Support for Multiclass Classification Models in R (XGBoost)

633 views
Skip to first unread message

Josh Izzard

unread,
Mar 8, 2016, 2:24:26 PM3/8/16
to Java PMML API
I am trying to convert a multi class classification xgboost model into PMML, but I am not sure if this is supported yet.

When I follow along with the example here - https://github.com/jpmml/jpmml-xgboost - it all works fine, and the PMML document scores as I need it to. However when I try to accomplish the same thing with a multi class classification model it throws the following error:

Exception in thread "main" java.lang.IllegalArgumentException: multi:softprob
at org.jpmml.xgboost.Learner.load(Learner.java:66)
at org.jpmml.xgboost.XGBoostUtil.loadLearner(XGBoostUtil.java:34)
at org.jpmml.xgboost.Main.run(Main.java:92)
at org.jpmml.xgboost.Main.main(Main.java:85)


I am running "java -jar converter-executable-1.0-SNAPSHOT.jar --model-input xgboost.model --fmap-input xgboost.fmap --pmml-output xgboost.pmml" to produce this error. I have attached a sample of my dataset to see what it looks like.

Please advise on whether it is user error or whether {objective: "multi:softprob"} is not supported yet for xgboost in R.

toydata.csv

Villu Ruusmann

unread,
Mar 8, 2016, 4:12:03 PM3/8/16
to Java PMML API
Hi Josh,

> However when I try to accomplish the same thing with a multi class
> classification model it throws the following error:
>
> Exception in thread "main" java.lang.IllegalArgumentException: multi:softprob
> at org.jpmml.xgboost.Learner.load(Learner.java:66)
>

The nice thing about open source software is that you can always open
org/jpmml/xgboost/Learner.java in your favourite text editor and see
what is happening around line 66:
https://github.com/jpmml/jpmml-xgboost/blob/master/src/main/java/org/jpmml/xgboost/Learner.java

Indeed, class Learner knows about regression objectives "reg:linear"
and "reg:logistic", and a binary classification objective
"binary:logistic". It does not know anything about multi-class
classification objective "multi:softprob".

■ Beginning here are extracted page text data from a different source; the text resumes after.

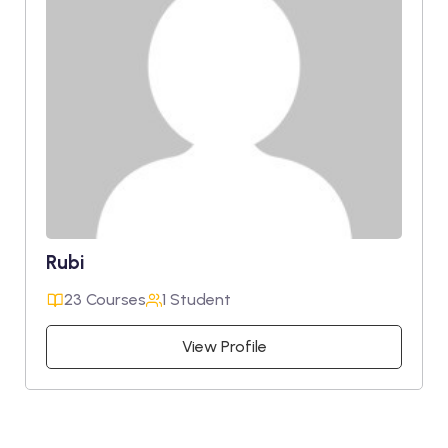
Rubi
23 Courses
1 Student
View Profile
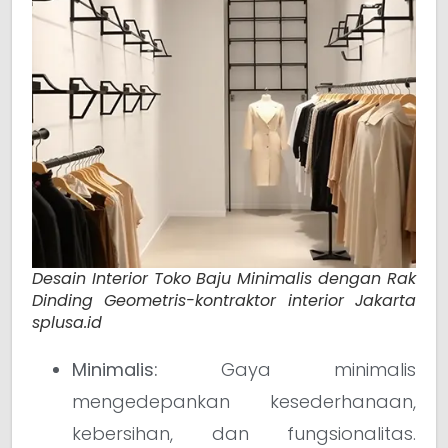
Desain Interior Toko Baju Minimalis dengan Rak
Dinding Geometris-kontraktor interior Jakarta
splusa.id
Minimalis:
Gaya minimalis
mengedepankan kesederhanaan,
kebersihan, dan fungsionalitas.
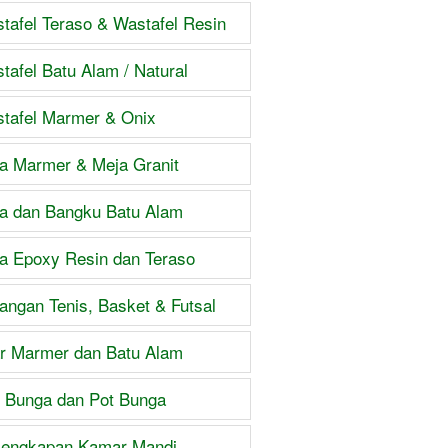
tafel Teraso & Wastafel Resin
tafel Batu Alam / Natural
tafel Marmer & Onix
a Marmer & Meja Granit
a dan Bangku Batu Alam
a Epoxy Resin dan Teraso
angan Tenis, Basket & Futsal
ar Marmer dan Batu Alam
 Bunga dan Pot Bunga
lengkapan Kamar Mandi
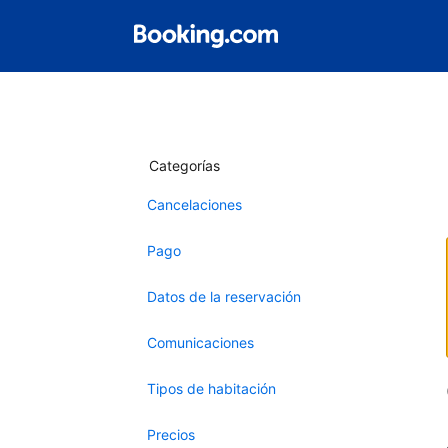
Categorías
Cancelaciones
Pago
Datos de la reservación
Comunicaciones
Tipos de habitación
Precios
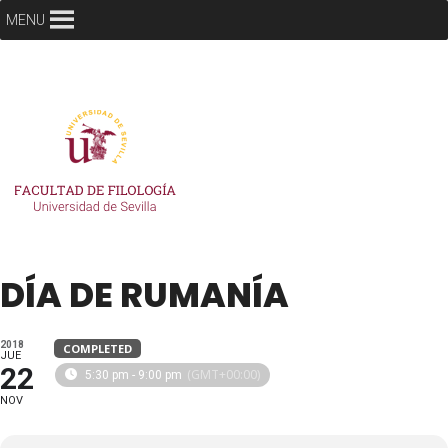
MENU
DÍA DE RUMANÍA
2018
COMPLETED
JUE
22
(GMT+00:00)
5:30 pm - 9:00 pm
NOV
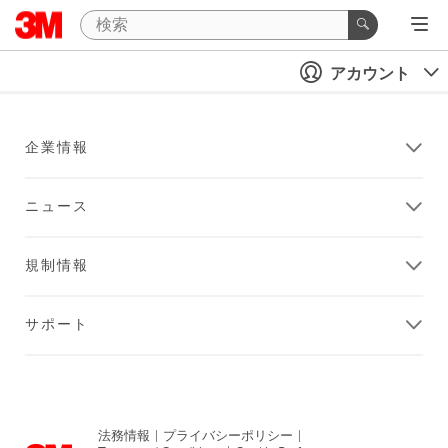
アカウント
企業情報
ニュース
規制情報
サポート
法務情報
|
プライバシーポリシー
|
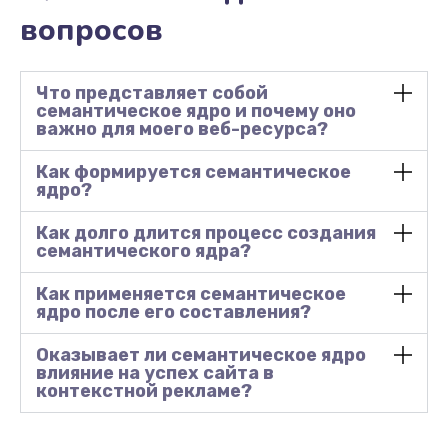
вопросов
Что представляет собой
семантическое ядро и почему оно
важно для моего веб-ресурса?
Как формируется семантическое
ядро?
Как долго длится процесс создания
семантического ядра?
Как применяется семантическое
ядро после его составления?
Оказывает ли семантическое ядро
влияние на успех сайта в
контекстной рекламе?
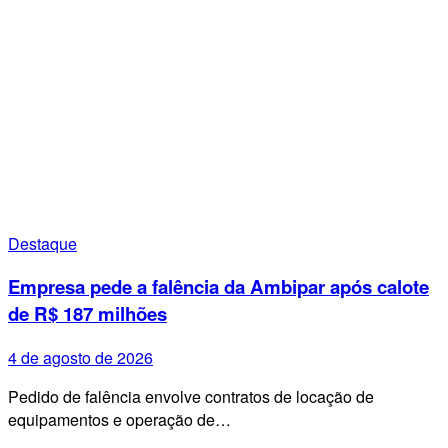
Destaque
Empresa pede a falência da Ambipar após calote
de R$ 187 milhões
4 de agosto de 2026
Pedido de falência envolve contratos de locação de
equipamentos e operação de…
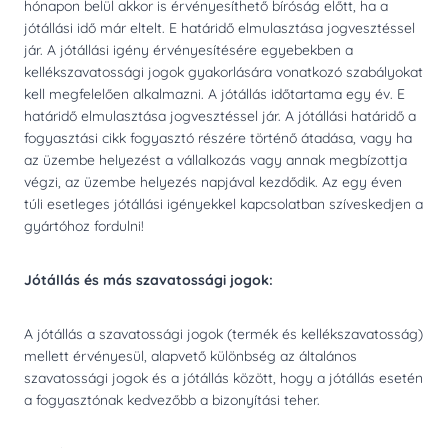
hónapon belül akkor is érvényesíthető bíróság előtt, ha a
jótállási idő már eltelt. E határidő elmulasztása jogvesztéssel
jár. A jótállási igény érvényesítésére egyebekben a
kellékszavatossági jogok gyakorlására vonatkozó szabályokat
kell megfelelően alkalmazni. A jótállás időtartama egy év. E
határidő elmulasztása jogvesztéssel jár. A jótállási határidő a
fogyasztási cikk fogyasztó részére történő átadása, vagy ha
az üzembe helyezést a vállalkozás vagy annak megbízottja
végzi, az üzembe helyezés napjával kezdődik. Az egy éven
túli esetleges jótállási igényekkel kapcsolatban szíveskedjen a
gyártóhoz fordulni!
Jótállás és más szavatossági jogok:
A jótállás a szavatossági jogok (termék és kellékszavatosság)
mellett érvényesül, alapvető különbség az általános
szavatossági jogok és a jótállás között, hogy a jótállás esetén
a fogyasztónak kedvezőbb a bizonyítási teher.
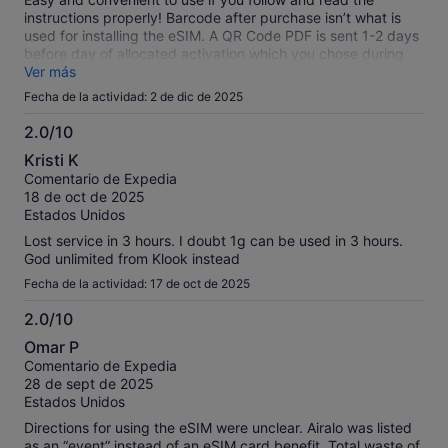
instructions properly! Barcode after purchase isn’t what is
used for installing the eSIM. A QR Code PDF is sent 1-2 days
before day of allocated activation which you chose during
purchase. Install the eSIM via the QR Code before you leave
Ver más
for Japan, then activate once you’re in Japan - which starts
Fecha de la actividad: 2 de dic de 2025
the day-plan you chose.
2.0/10
2.0
Kristi K
sobre
Comentario de Expedia
10
18 de oct de 2025
Estados Unidos
Lost service in 3 hours. I doubt 1g can be used in 3 hours.
God unlimited from Klook instead
Fecha de la actividad: 17 de oct de 2025
2.0/10
2.0
Omar P
sobre
Comentario de Expedia
10
28 de sept de 2025
Estados Unidos
Directions for using the eSIM were unclear. Airalo was listed
as an “event” instead of an eSIM card benefit. Total waste of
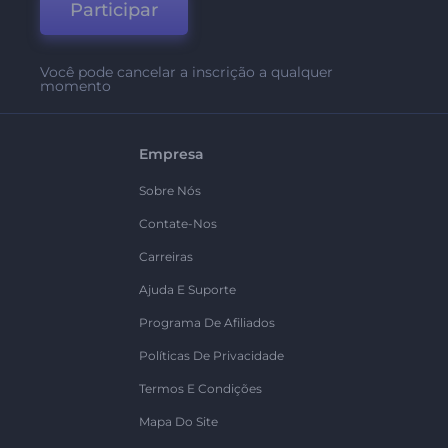
Participar
Você pode cancelar a inscrição a qualquer
momento
Empresa
Sobre Nós
Contate-Nos
Carreiras
Ajuda E Suporte
Programa De Afiliados
Políticas De Privacidade
Termos E Condições
Mapa Do Site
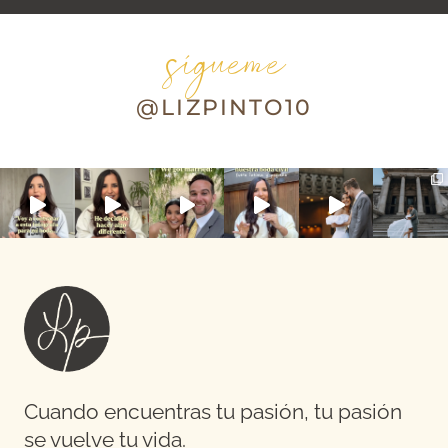
sígueme
@LIZPINTO10
Cuando encuentras tu pasión, tu pasión
se vuelve tu vida.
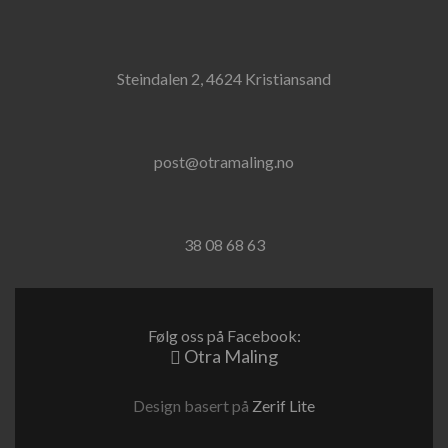
Steindalen 2, 4624 Kristiansand
post@otramaling.no
38 08 68 63
Følg oss på Facebook:
Otra Maling
Design basert på
Zerif Lite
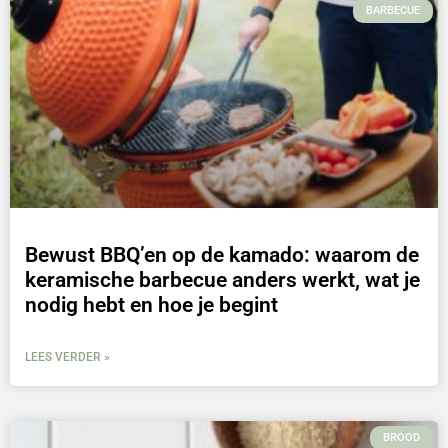
BARBECUE
Bewust BBQ’en op de kamado: waarom de
keramische barbecue anders werkt, wat je
nodig hebt en hoe je begint
LEES VERDER »
BROOD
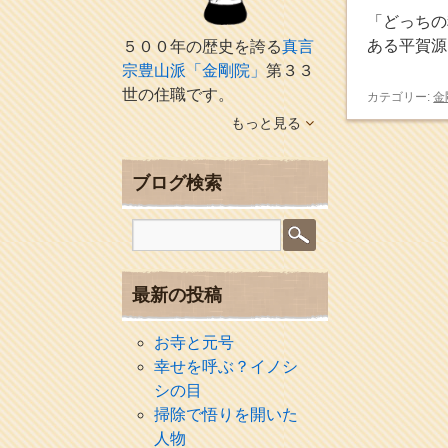
「どっちの
ある平賀源
５００年の歴史を誇る
真言
宗豊山派「金剛院」
第３３
世の住職です。
カテゴリー:
金
もっと見る
ブログ検索
最新の投稿
お寺と元号
幸せを呼ぶ？イノシ
シの目
掃除で悟りを開いた
人物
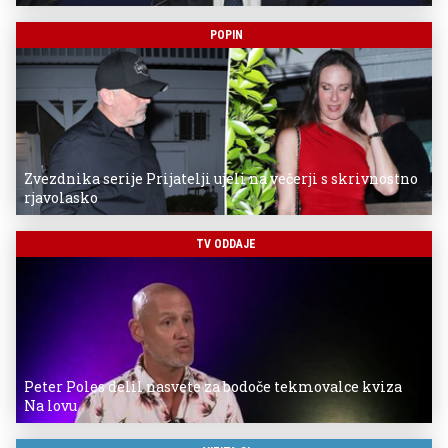
POPIN
Zvezdnika serije Prijatelji ujeli na večerji s skrivnostno
rjavolasko
TV ODDAJE
Peter Poles delil nasvete za bodoče tekmovalce kviza
Na lovu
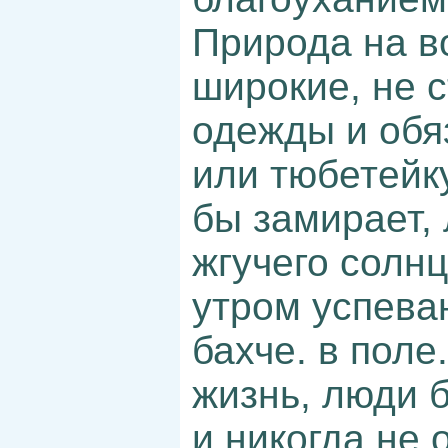
Природа на во
широкие, не 
одежды и обя
или тюбетейку
бы замирает,
жгучего солнц
утром успеваю
бахче. в поле
жизнь, люди б
и никогда не 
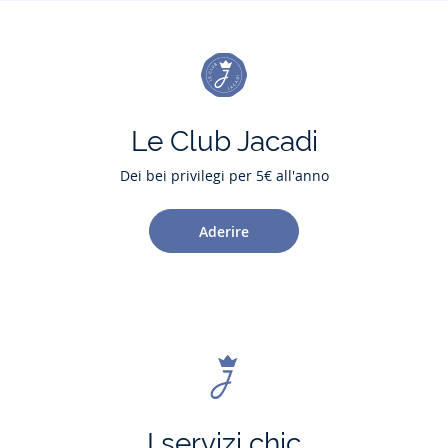
Le Club Jacadi
Dei bei privilegi per 5€ all'anno
Aderire
I servizi chic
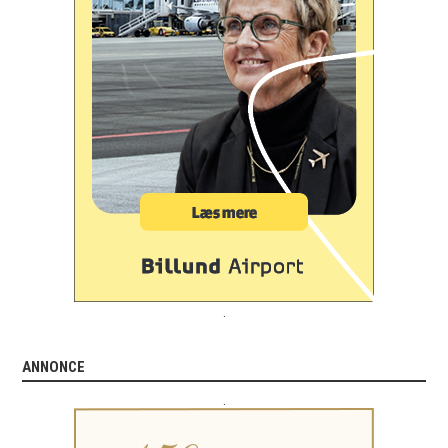
.
ANNONCE
.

The JPMML-R library (which powers the r2pmml package) uses the
JPMML-XGBoost library for all the heavy lifting in this area, and does
not add any functionality to it. So, the conclusion is that
multi-class classification is not supported at the moment.

The good news is that it shouldn't be difficult to implement, because
it follows common logic (see method SoftmaxMultiClassObj::Transform()
around lines 90 through 123):
https://github.com/dmlc/xgboost/blob/master/src/objective/multiclass_obj.cc

Basically, you need to do the following:
1) Take the list of RegTree objects and slice it into n sublists,
where n is the number of classes.
2) Create a regression-type MiningModel element for every sublist that
you obtained in step #1. This is the "raw boosted value" for a
particular class.
3) Combine those n MiningModel elements that you obtained in step #2
to a classification-type MiningModel using the utility function
org.jpmml.converter.MiningModelUtil#createClassification(...).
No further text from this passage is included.